Could you say "tiré de _le Figaro_" or "tiré du _Figaro_"?
Thanks

*Moderator note:* multiple threads merged to create this one.


----------



## OlivierG

It's "du". "Du" is the correct form for "de le".


----------



## Elisabeth

Thanks, I wasn't sure if I was obliged to keep the title of the newspaper as _Le Figaro_.


----------



## Gil

If you prefer to keep the title, you can say "le journal "Le Figaro"" or "le quotidien "Le Figaro"".  But "Le guide du rédacteur"  (Administration fédérale canadienne) states:
"Lorsque le titre d'un journal ou d'une revue est cité dans le cours d'une phrase, on peut considérer l'article défini initial comme appartenant à la phrase même.  Cet article prend dans ce cas la minuscule:

"Il a vu cette annonce dans le _Monde_. (ou dans _Le Monde_).​
The article used in the name of an English newspaper can be translated as in:

"Elle était correspondante du _Washington Post_"​


----------



## Gil

On peut aussi se demander ce qu'on fait avec "Le rouge et le noir" et "Les femmes savantes".
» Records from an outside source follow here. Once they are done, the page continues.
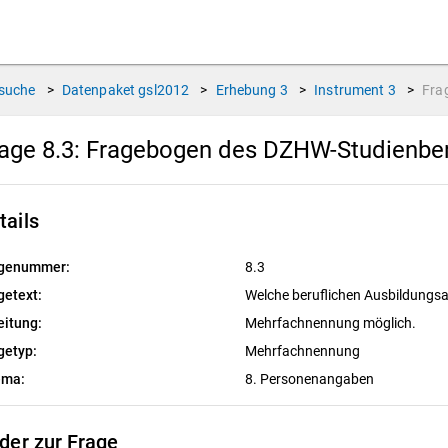
suche
>
Datenpaket
gsl2012
>
Erhebung
3
>
Instrument
3
>
Fra
age 8.3:
Fragebogen des DZHW-Studienbere
tails
genummer:
8.3
getext:
Welche beruflichen Ausbildungsa
eitung:
Mehrfachnennung möglich.
getyp:
Mehrfachnennung
ema:
8. Personenangaben
lder zur Frage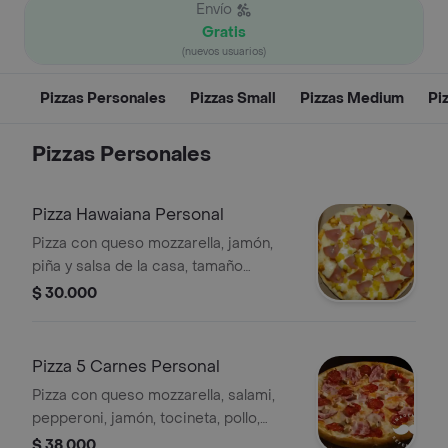
Envío
Gratis
(nuevos usuarios)
Pizzas Personales
Pizzas Small
Pizzas Medium
Pi
Pizzas Personales
Pizza Hawaiana Personal
Pizza con queso mozzarella, jamón,
piña y salsa de la casa, tamaño
personal, 4 porciones.
$ 30.000
Pizza 5 Carnes Personal
Pizza con queso mozzarella, salami,
pepperoni, jamón, tocineta, pollo,
pimentón, cebolla y salsa de la casa,
$ 38.000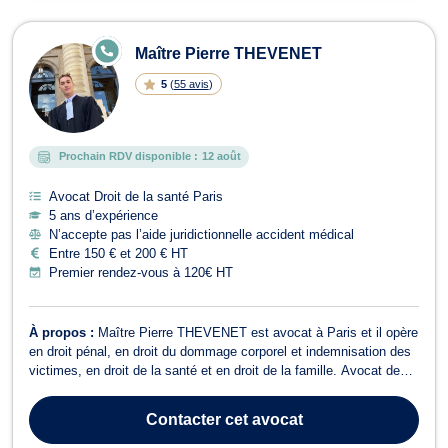
E
Maître Pierre THEVENET
N
LI
5
(
55 avis
)
G
N
E
Prochain RDV disponible :
12 août
Avocat Droit de la santé Paris
5 ans d’expérience
N’accepte pas l’aide juridictionnelle accident médical
Entre 150 € et 200 € HT
Premier rendez-vous à 120€ HT
À propos :
Maître Pierre THEVENET est avocat à Paris et il opère
en droit pénal, en droit du dommage corporel et indemnisation des
victimes, en droit de la santé et en droit de la famille. Avocat de
parties civiles sur le procès V13 (procès des attentats du 13
novembre 2015), Maître Pierre THEVENET est formé au recueil de
Contacter
cet avocat
la parole de...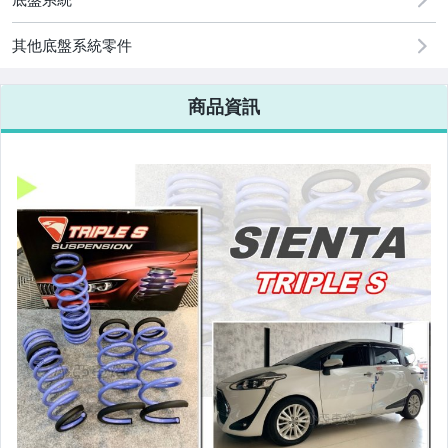
改裝=R8燈眉款DRL大燈
其他底盤系統零件
改裝=晶鑽大燈.黑框大燈
商品資訊
改裝=光圈魚眼大燈.一般魚眼大燈
手工改=3D/CCFL/COB光圈魚眼大燈
客製=光圈魚眼導光條日行燈系列
超薄型HID氙氣燈泡.大燈燈泡
通用型DRL日行燈.R8日行燈
原廠型=角燈.晶鑽.黑框.黃角燈
前保桿小燈.晶鑽.黑框小燈
LED側燈.晶鑽.燻黑.黃側燈
原廠型尾燈.紅白晶鑽尾燈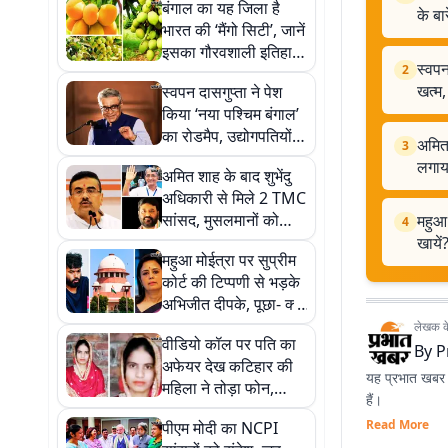
बंगाल का यह जिला है
के बारे
भारत की ‘मैंगो सिटी’, जानें
इसका गौरवशाली इतिहास
स्वपन
2
और आम की खूबियों के
खत्म,
स्वपन दासगुप्ता ने पेश
बारे में
किया ‘नया पश्चिम बंगाल’
का रोडमैप, उद्योगपतियों से
अमित 
3
कहा- ‘सिंडिकेट राज’
लगाय
अमित शाह के बाद शुभेंदु
खत्म, मिलेगा बेहतर माहौल
अधिकारी से मिले 2 TMC
सांसद, मुसलमानों को
महुआ 
4
निशाना बनाने का लगाया
खायें
महुआ मोईत्रा पर सुप्रीम
आरोप
कोर्ट की टिप्पणी से भड़के
अभिजीत दीपके, पूछा- क्या
सब सीने पर गोली खायें?
लेखक के 
वीडियो कॉल पर पति का
By
P
अफेयर देख कटिहार की
यह प्रभात खबर क
महिला ने तोड़ा फोन,
हैं।
ससुराल वालों ने खंभे से
Read More
पीएम मोदी का NCPI
बांधकर जिंदा जलाया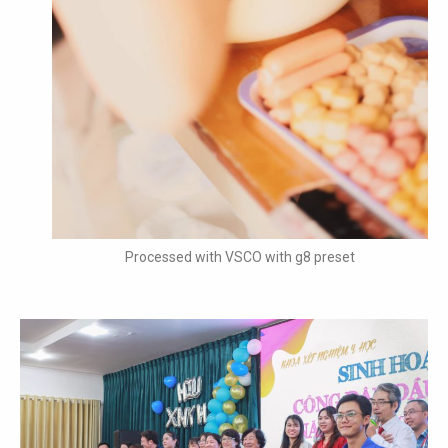
Processed with VSCO with g8 preset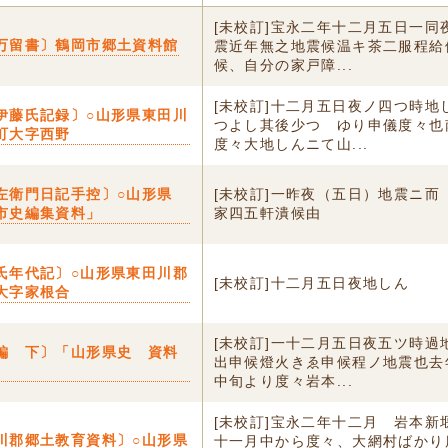
[未校訂]宝永二年十二月五日一同
万留書〕鶴岡市郷土資料館
震近年無之地震候温キ茶二服程給
候、自分の家戸障...
[未校訂]十二月五日夜ノ四つ時地
伊藤氏記録〕○山形県東田川
つよし其後少つゝゆり申儀度々也
町大字西野
度々大地しんニて山...
左衛門日記手控〕○山形県
[未校訂]一昨夜（五日）地震ニ而
市史編集資料」
家四五軒潰候由
氏年代記〕○山形県東田川郡
[未校訂]十二月五日夜地しん
大字家根合
[未校訂]一十二月五日夜五ツ時過
編 下〕「山形県史 資料
出申候燈火きゑ申候程ノ地震也去
中旬より度々岩本...
[未校訂]宝永二年十二月 岩本新
川郡郷土教育資料〕○山形県
十一月中から度々、大網村ばかり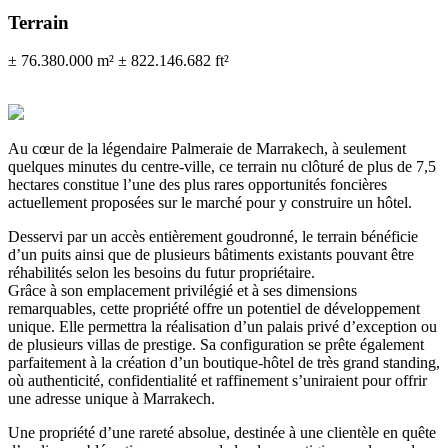
Terrain
± 76.380.000 m²
± 822.146.682 ft²
Au cœur de la légendaire Palmeraie de Marrakech, à seulement
quelques minutes du centre-ville, ce terrain nu clôturé de plus de 7,5
hectares constitue l’une des plus rares opportunités foncières
actuellement proposées sur le marché pour y construire un hôtel.
Desservi par un accès entièrement goudronné, le terrain bénéficie
d’un puits ainsi que de plusieurs bâtiments existants pouvant être
réhabilités selon les besoins du futur propriétaire.
Grâce à son emplacement privilégié et à ses dimensions
remarquables, cette propriété offre un potentiel de développement
unique. Elle permettra la réalisation d’un palais privé d’exception ou
de plusieurs villas de prestige. Sa configuration se prête également
parfaitement à la création d’un boutique-hôtel de très grand standing,
où authenticité, confidentialité et raffinement s’uniraient pour offrir
une adresse unique à Marrakech.
Une propriété d’une rareté absolue, destinée à une clientèle en quête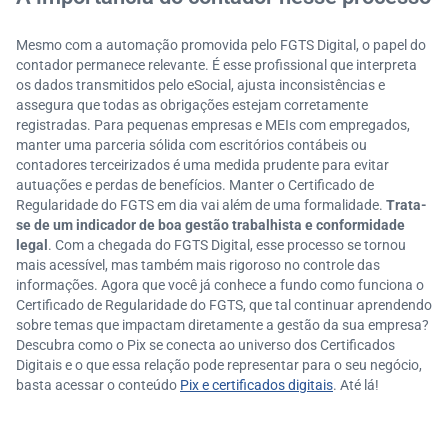
Mesmo com a automação promovida pelo FGTS Digital, o papel do
contador permanece relevante. É esse profissional que interpreta
os dados transmitidos pelo eSocial, ajusta inconsistências e
assegura que todas as obrigações estejam corretamente
registradas. Para pequenas empresas e MEIs com empregados,
manter uma parceria sólida com escritórios contábeis ou
contadores terceirizados é uma medida prudente para evitar
autuações e perdas de benefícios. Manter o Certificado de
Regularidade do FGTS em dia vai além de uma formalidade.
Trata-
se de um indicador de boa gestão trabalhista e conformidade
legal
. Com a chegada do FGTS Digital, esse processo se tornou
mais acessível, mas também mais rigoroso no controle das
informações. Agora que você já conhece a fundo como funciona o
Certificado de Regularidade do FGTS, que tal continuar aprendendo
sobre temas que impactam diretamente a gestão da sua empresa?
Descubra como o Pix se conecta ao universo dos Certificados
Digitais e o que essa relação pode representar para o seu negócio,
basta acessar o conteúdo
Pix e certificados digitais
. Até lá!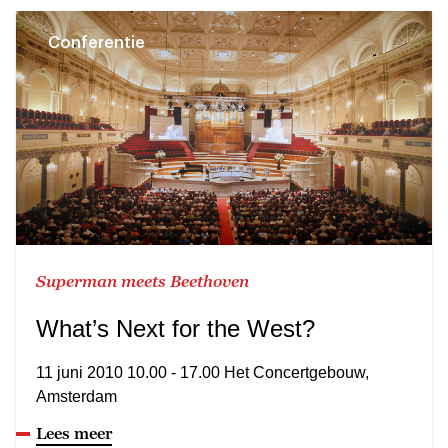
Conferentie
Superman meets Beethoven
What’s Next for the West?
11 juni 2010 10.00 - 17.00 Het Concertgebouw,
Amsterdam
Lees meer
Would you write "J'ai aimé la conclusion du "Rouge et du noir" et des "Femmes savantes" or what else?


----------



## Jean-Michel Carrère

I would definitely say ""J'ai aimé la conclusion *du* "Rouge et du noir" et *des* "Femmes savantes".


----------



## OlivierG

In a general way, "de le" (when "le" is an article) is never said. We use "du" instead.
Note: Except for an advertisement for a washing powder called "le chat machine", where the speaker said "l'efficacité de le chat machine..."


----------



## Gil

Gil said:
			
		

> Would you write "J'ai aimé la conclusion du "Rouge et du noir" et des "Femmes savantes" or what else?



What I should write:
"J'ai aimé la conclusion de _Le rouge et le noir._"
"J'ai aimé la conclusion des _Femmes savantes._"


----------



## John Panyszak

since Le Figaro is the name of the newspaper, you would say, tiré du Le Figaro


----------



## Gil

I would write "tiré du _Figaro_".


----------



## sophievm

Gil said:
			
		

> Would you write "J'ai aimé la conclusion du "Rouge et du noir" et des "Femmes savantes" or what else?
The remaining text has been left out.